Heart disease still claims the lives of around 600,000 Americans every year, and uncontrollable cholesterol plays a big role. Esperion Therapeutics Inc. (NASDAQ:ESPR) became one of 2017's best-performing biotech stocks because it's developing a drug that could lower this number.
Unfortunately, Esperion recently revealed some disturbing safety data from one of several ongoing late-stage clinical trials. The stock price was quickly cut in half, and there's still a chance it could come back in a big way.
Does that make this risky biotech a buy on the dip? Let's weigh opportunities against apparent risks to see if this stock makes sense at its new low price.
Reasons to buy
Before Lipitor lost patent protection, it raked in $13 billion annually for Pfizer, and several similar drugs in the statin family were big sellers in their day. This class of drug is usually effective, but unpleasant side effects such as muscle weakness affect most patients to some degree. An estimated 15% of people treated for high cholesterol can't get their scores low enough with statins because some form of intolerance limits their dosage.

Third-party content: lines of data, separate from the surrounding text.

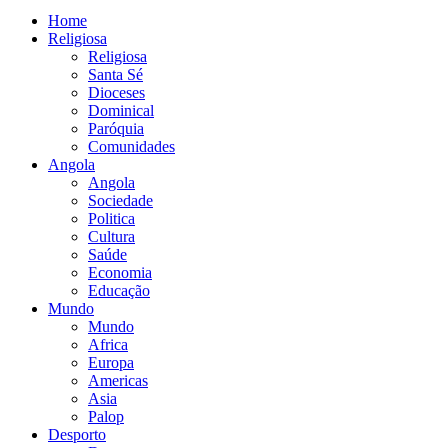
Home
Religiosa
Religiosa
Santa Sé
Dioceses
Dominical
Paróquia
Comunidades
Angola
Angola
Sociedade
Politica
Cultura
Saúde
Economia
Educação
Mundo
Mundo
Africa
Europa
Americas
Asia
Palop
Desporto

Esperion's lead candidate, bempedoic acid, works like a statin, but it doesn't do much until it reaches the liver. Staying quiet on the way to the organ that absorbs most cholesterol is an important feature that allows the candidate to do its job without causing a lot of the side effects that limit statin dosages.
During a 2,230 patient pivotal trial, called Study 1, adding bempedoic acid to maximally tolerated statin therapy lowered cholesterol 20% compared to the group given a placebo. Serious adverse events were reported in 14.5% of the group treated with bempedoic acid versus 14% in the placebo group. Investors had a little trouble focusing on this positive-looking comparison because a far more troubling one popped up, but we'll get to that later.
Zetia is a popular pill that blocks cholesterol absorption at the intestine, and it's a popular option among the statin intolerant. A big pivotal study testing Zetia plus bempedoic acid or a placebo will produce some data this August that could improve the drug's popularity. If approved for a broad population, Esperion's candidate could generate annual sales that top out around above $1 billion annually.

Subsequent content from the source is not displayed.